List.map optimization options

A few hours ago I looked at the implementation of List.map, which looks like this:

map : (a -> b) -> List a -> List b
map f xs =
  foldr (\x acc -> cons (f x) acc) [] xs

however, for me it seems that foldr is not tail-call optimizable. So I tried another version:

map f =
    List.foldl (\x acc -> (::) (f x) acc) []
        >> List.reverse

The additional List.reverse does not seem to be a problem on Firefox as the following animation shows:

ezgif.com-gif-maker(1)

On Chromium this is slightly different and the benefits of the foldl version seem to start for lists larger than 500. Below that the original List.map seems to perfom better, but less than 5%. However on Firefox the results seem to be constantly better on average 25%.

Step 2

Only for curiosity, I added a local List.map1 function that does the same as List.map but it uses a Kernel function … The patches look like this:

-- ~/.elm/0.19.1/packages/elm/core/1.0.5/src/List.elm

...

map1 : (a -> result) -> List a -> List result
map1 =
  Elm.Kernel.List.map1

...
// ~/elm/0.19.1/packages/elm/core/1.0.5/src/Elm/Kernel/List.js

...

var _List_map1 = F2(function(f, xs)
{
	for (var arr = []; xs.b ; xs = xs.b) // WHILE_CONSES
	{
		arr.push(f(xs.a));
	}
	return _List_fromArray(arr);
});

...

And boom, on Chromium I got a performance boost up to 250%, seems to be constant, tested for list lengths from 5 to 5000 … On Firefox, the results seem to be similar, however it is dropping from 250% to 60% on lists with a 5000 elements…

Conclusion

I have no idea which optimizations might be performed by the compiler with longer pipes of List.maps, etc. Although I had tested it with pipes also and it seems to be promising. But maybe this is an optimization that can be added to the core libs, not only into List …

Appendix

module Main exposing (..)

import Benchmark exposing (..)
import Benchmark.Runner exposing (BenchmarkProgram, program)

main : BenchmarkProgram
main =
    program suite

map f =
    List.foldl (\x acc -> (::) (f x) acc) []
        >> List.reverse

suite : Benchmark
suite =
    let
        sampleList =
            List.repeat 1000 0 |> List.indexedMap (\i _ -> i)
    in
    Benchmark.compare "Mapping"
        "List.map"
        (\_ -> List.map ((*) 2) sampleList )
        "custom map"
        (\_ -> map ((*) 2) sampleList )
6 Likes

screenshot_10

1 Like

screenshot_1000

1 Like

nice work! :sunny:

I’m using elm-optimize-level-2 for applying this sort of optimizations - I don’t know if you’re aware of the project, but it’s in the same space as the exploration you’re doing, and your work could probably find a home there!

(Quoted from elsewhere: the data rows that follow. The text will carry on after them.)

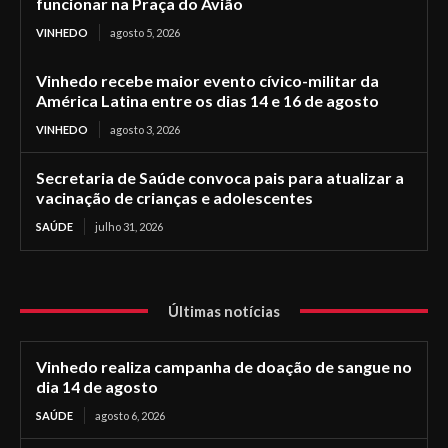
funcionar na Praça do Avião
VINHEDO
agosto 5, 2026
Vinhedo recebe maior evento cívico-militar da
América Latina entre os dias 14 e 16 de agosto
VINHEDO
agosto 3, 2026
Secretaria de Saúde convoca pais para atualizar a
vacinação de crianças e adolescentes
SAÚDE
julho 31, 2026
Últimas notícias
Vinhedo realiza campanha de doação de sangue no
dia 14 de agosto
SAÚDE
agosto 6, 2026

Thanks for mentioning this project, I was playing around with it on an earlier stage, some time ago … This is a good idea, I will have a deeper look and create an issue, maybe they are already using this kind of optimization …

1 Like

Cool! Yeah, an alternative List.map implementation was brought up a little while ago which might be interesting to compare: A faster `List.map` for Elm

That’s currently in elm-optimize-level-2, though I still need to do a release for it.

2 Likes

I have seen, that elm-optimize-level-2 already does this kind of optimization as native F2 function … haven’t been aware of … I will use it definitely in the future …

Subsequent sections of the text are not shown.